Povertà educativa: la Misericordia in campo per famiglie e ragazzi
ArezzoTV
La bussola si sa serve ad orientarsi quando magari ci si è persi. Famiglie e ragazzi oggi di orientarsi ne hanno certamente bisogno, tra nuove dipendenze e sfide educative.
Si chiama proprio “La Bussola. Dall'io al noi.
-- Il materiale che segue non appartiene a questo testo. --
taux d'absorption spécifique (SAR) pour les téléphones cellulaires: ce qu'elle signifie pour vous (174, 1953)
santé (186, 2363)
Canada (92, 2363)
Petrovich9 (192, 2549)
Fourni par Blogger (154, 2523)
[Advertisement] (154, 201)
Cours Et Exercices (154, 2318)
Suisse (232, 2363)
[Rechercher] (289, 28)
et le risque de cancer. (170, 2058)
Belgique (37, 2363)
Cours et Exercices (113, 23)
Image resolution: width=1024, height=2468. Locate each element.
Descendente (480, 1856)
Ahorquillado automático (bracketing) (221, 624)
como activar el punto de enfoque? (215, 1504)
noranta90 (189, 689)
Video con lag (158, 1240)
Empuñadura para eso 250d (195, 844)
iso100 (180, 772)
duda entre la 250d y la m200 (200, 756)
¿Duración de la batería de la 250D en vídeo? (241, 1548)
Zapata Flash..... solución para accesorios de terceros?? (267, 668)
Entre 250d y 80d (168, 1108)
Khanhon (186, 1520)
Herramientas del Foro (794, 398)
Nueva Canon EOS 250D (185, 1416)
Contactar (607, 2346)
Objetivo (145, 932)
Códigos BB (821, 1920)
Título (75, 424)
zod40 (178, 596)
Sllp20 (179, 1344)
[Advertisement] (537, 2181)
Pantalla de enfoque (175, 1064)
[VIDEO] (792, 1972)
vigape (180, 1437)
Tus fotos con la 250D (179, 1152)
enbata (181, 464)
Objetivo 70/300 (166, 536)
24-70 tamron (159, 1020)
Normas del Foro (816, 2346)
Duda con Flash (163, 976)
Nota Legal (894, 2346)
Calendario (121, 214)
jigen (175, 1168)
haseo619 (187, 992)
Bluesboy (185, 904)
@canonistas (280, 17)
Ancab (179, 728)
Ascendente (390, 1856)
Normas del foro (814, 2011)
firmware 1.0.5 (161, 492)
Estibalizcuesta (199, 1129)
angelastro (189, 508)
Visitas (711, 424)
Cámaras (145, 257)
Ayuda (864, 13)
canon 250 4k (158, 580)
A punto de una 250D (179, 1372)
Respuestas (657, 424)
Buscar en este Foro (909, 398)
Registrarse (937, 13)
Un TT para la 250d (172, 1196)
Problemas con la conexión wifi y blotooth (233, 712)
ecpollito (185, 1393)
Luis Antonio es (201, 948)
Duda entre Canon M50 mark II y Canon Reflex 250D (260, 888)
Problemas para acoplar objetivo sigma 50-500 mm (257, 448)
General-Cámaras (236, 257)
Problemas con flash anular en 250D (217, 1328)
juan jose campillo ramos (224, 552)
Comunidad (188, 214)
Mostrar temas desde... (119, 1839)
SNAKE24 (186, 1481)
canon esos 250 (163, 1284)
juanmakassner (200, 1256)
ConLaMiseSto” il progetto che mette in campo la Misericordia di Arezzo.
“La Misericordia si rivolge ai genitori, ai nonni, alle mamme alle famiglie aretine – afferma Pier Luigi Rossi Governatore della Misericordia di Arezzo - affinché possano attraverso questo corso di formazione capire il linguaggio dei bambini e dei ragazzi che parlano con il loro comportamento.
Comprendere e conoscere le loro emozioni significa anche attuare le migliori strategie educative.”
Tre incontri, uno al mese, per dare un sostegno alle figure educative quali genitori e personale scolastico per contrastate la povertà educativa.
“La povertà educativa è un problema dei nostri tempi – commenta Erika Bartoli coordinatrice del progetto - abbiamo cercato di captare questo bisogno delle famiglie e soccorrerle perché il nostro fine è quello aiutare il prossimo in questo volontariato di prossimità.”
Un progetto che vede la collaborazione di Asl Tse, Questura e Provveditorato agli studi.
I volontari della Misericordia, assieme a Casa del Noi, saranno affiancati da specifiche figure professionali. “Oltre a me – specifica Pierluigi Rossi – come docenti ci saranno Ugo Bonelli per la Questura di Arezzo, Marco Becattini direttore del Serd, la pedagogista ed educatrice Elisa Canocchi e due psicologhe Martina Della Bella e Caterina Adulti”. Non c'è bisogno di prenotazione, le famiglie e i ragazzi possono presentarsi autonomamente e al termine ci sarà una festa conclusiva.
“Ci rivolgiamo alle famiglie, ma anche a tutte le figure educanti, come ad esempio il personale scolastico – prosegue Erika Bartoli - che possano trovare un sostegno nei tre incontri che faremo. Saranno incontri frontali di due ore, nel palazzo di Fraternita. Il primo sabato 12 aprile, il secondo sabato 3 maggio e il terzo sempre nei primi giorni di giugno. In questo ultimo incontro saranno presenti per la Questura di Arezzo Ugo Bonelli e il direttore del Serd Marco Becattini che tratteranno temi come le dipendenze e l'educazione alla legalità”.
“Lo scopo è quello di fornire un corso di formazione gratuito – conclude Pierluigi Rossi – potete chiedere informazioni al nostro centralino della Misericordia. Vi aspettiamo!”